Juhn Ahn is Assistant Professor in the Department and Centre for the Study of Religion and the Department of East Asian Studies at the University of Toronto.
關鍵詞
Hakuin Ekaku; Kaibara Ekken; labor; Zen; meditation; naikan
摘要
In his Yasenkanna and other writings Zen master Hakuin Ekaku (1686–1769) relies on two seemingly conflicting analogies to speak of the art of nourishing life (yōjō). On the one hand, he maintains that vital energy (ki) must be stored in the cinnabar field (tanden). On the other hand, he maintains that one must circulate vital energy in the body by engaging in labor lest it become stagnant. A similar tension can be observed in Kaibara Ekken’s (1630–1714) immensely popular manual of nourishing life, Yōjōkun.
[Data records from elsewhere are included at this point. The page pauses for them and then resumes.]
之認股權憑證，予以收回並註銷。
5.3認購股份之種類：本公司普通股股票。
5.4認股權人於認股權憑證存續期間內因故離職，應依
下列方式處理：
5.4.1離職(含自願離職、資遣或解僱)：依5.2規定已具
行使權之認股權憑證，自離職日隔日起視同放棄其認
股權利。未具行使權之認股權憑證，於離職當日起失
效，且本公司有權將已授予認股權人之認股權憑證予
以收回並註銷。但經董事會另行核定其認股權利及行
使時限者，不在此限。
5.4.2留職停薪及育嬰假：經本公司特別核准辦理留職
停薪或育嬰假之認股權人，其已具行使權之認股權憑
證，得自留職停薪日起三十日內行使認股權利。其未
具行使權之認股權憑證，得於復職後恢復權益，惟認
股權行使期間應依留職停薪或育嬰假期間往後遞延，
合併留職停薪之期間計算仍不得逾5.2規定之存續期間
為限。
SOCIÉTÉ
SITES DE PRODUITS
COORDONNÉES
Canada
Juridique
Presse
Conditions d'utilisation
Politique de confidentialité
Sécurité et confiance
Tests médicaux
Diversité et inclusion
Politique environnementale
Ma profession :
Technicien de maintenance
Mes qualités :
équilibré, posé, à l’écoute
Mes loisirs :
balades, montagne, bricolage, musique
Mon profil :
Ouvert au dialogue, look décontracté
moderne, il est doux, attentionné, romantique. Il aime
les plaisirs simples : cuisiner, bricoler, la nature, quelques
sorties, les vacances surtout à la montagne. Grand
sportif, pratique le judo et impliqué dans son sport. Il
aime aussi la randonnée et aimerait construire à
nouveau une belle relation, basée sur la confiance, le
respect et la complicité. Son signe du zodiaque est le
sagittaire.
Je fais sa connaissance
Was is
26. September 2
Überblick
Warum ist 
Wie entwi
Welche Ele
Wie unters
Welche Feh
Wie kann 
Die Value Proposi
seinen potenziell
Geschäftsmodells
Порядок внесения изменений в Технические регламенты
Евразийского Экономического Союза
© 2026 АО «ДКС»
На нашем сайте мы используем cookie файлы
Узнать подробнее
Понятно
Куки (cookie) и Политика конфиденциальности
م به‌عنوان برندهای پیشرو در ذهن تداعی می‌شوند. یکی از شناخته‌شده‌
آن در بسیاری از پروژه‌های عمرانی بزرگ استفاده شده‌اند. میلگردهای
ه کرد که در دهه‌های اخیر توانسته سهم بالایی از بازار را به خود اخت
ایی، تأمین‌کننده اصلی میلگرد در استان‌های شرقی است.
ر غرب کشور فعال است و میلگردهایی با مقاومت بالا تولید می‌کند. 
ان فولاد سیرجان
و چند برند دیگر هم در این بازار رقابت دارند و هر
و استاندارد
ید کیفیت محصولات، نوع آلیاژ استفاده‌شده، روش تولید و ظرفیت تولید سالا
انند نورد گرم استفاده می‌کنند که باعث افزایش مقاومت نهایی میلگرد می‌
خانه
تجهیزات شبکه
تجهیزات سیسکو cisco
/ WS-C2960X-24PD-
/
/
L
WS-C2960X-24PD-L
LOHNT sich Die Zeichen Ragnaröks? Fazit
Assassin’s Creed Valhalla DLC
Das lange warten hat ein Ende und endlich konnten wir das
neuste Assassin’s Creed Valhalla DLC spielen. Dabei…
Although Shigehisa Kuriyama points to the industrious revolution and what he calls the “anxiety of stagnation” that swept through the Tokugawa populace as a possible cause for the rise of this tension, the present article will suggest a fundamental redefinition of labor (rō) and, more specifically, reading practices that took place during this period as another possible factor behind this development. Labor, be it meditation or reading, had to demonstrate a sense of self-mastery for it to be true labor and failure to do so would result in exhaustion (rō) or what Hakuin preferred to call the malady of meditation (zenbyō).